In [None]:
import pandas as pd 
import numpy as np

import os

import shutil
from pprint import pprint
import logging

from ludwig.api import LudwigModel

## Receive data for training

In [None]:
train_df = pd.read_csv('./data/winequalityN.csv')
train_df['quality'] = train_df['quality'].apply(str)
train_df.shape

In [None]:
# Replace white space in column names with underscore
new_col = []
for i in range(len(train_df.columns)):
    new_col.append(train_df.columns[i].replace(' ', '_'))
    
train_df.columns = new_col

In [None]:
train_df.head()

In [None]:
train_df.describe().T

In [None]:
train_df.dtypes

In [None]:
train_df['quality'].value_counts().sort_index()

In [None]:
cols = list(set(train_df.columns) - set(['quality']))
features = train_df[cols]

#extract categorical features
categorical_features = []
for p in features:
    if train_df[p].dtype == 'object':
        categorical_features.append(p)
        
print("categorical features:", categorical_features, '\n')

# get numerical features
numerical_features = list(set(features) - set(categorical_features))

print("numerical features:", numerical_features, "\n")

In [None]:
for feature in categorical_features:
    print(f"# of distinct values in categorical feature '{feature}' : {train_df[feature].nunique()}")

## Create Ludwig Config

In [None]:
# template for config
config = {'input_features':[], 'output_features': [], 'trainer':{}}

# setup input features for categorical features
for p in categorical_features:
    a_feature = {
        'name': p.replace(' ','_'), 
        'type': 'category'
    }
    config['input_features'].append(a_feature)

# setup input features for numerical features
for p in numerical_features:
    a_feature = {
        'name': p.replace(' ', '_'), 
        'type': 'number'
    }
    config['input_features'].append(a_feature)

# set up output variable
config['output_features'].append({'name': 'quality', 'type':'category'})

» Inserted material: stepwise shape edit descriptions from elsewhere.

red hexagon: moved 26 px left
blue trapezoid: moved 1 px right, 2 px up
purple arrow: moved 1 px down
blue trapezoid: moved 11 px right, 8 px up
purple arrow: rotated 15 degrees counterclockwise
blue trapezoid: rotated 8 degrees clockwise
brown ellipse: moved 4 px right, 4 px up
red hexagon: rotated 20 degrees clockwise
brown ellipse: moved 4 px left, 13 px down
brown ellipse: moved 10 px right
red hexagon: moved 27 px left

# set default preprocessing and encoder for numerical features
config['defaults'] = {
    'number': {
        'preprocessing': {
            'missing_value_strategy': 'fill_with_mean', 
            'normalization': 'zscore'
        },
        'encoder': {
            'type': 'dense',
            'num_layers': 2
        },
    },
    'category': {
        'encoder': {
            'type': 'sparse'
        },
        'decoder': {
            'top_k': 2
        },
        'loss': {
            'confidence_penalty': 0.1  
        }
    }
}

# set up trainer
config['trainer'] = {'epochs': 5}

In [None]:
pprint(config, indent=2)

## Initialize and Train LudwigModel

In [None]:
model = LudwigModel(config, backend = 'local', logging_level = logging.INFO)

### Inspecting Config After Model Initialization

In [None]:
pprint(model.config['input_features'], indent=2)

In [None]:
pprint(model.config['output_features'], indent=2)

In [None]:
eval_stats, train_stats, _, _ = model.experiment(
    dataset = train_df,
    experiment_name = 'wine_quality'
)

## Cleanup

In [None]:
try:
    shutil.rmtree('./results')
    items = os.listdir('./')
    for item in items:
        if item.endswith(".hdf5") or item.endswith(".json") or item == '.lock_preprocessing':
            os.remove(os.path.join('./', item))
except Exception as e:
    pass